Work instruction: Your task is to restate the listing word for word without the pictures.

Content starts

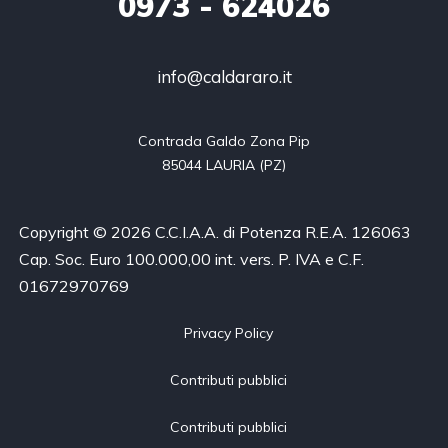
0973
- 624026
info@caldararo.it
Contrada Galdo Zona Pip

85044 LAURIA (PZ)
Copyright © 2026 C.C.I.A.A. di Potenza R.E.A. 126063
Cap. Soc. Euro 100.000,00 int. vers. P. IVA e C.F.
01672970769
Privacy Policy
Contributi pubblici
Contributi pubblici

Content ends

Completed task:
0973
- 624026
info@caldararo.it
Contrada Galdo Zona Pip

85044 LAURIA (PZ)
Copyright © 2026 C.C.I.A.A. di Potenza R.E.A. 126063
Cap. Soc. Euro 100.000,00 int. vers. P. IVA e C.F.
01672970769
Privacy Policy
Contributi pubblici
Contributi pubblici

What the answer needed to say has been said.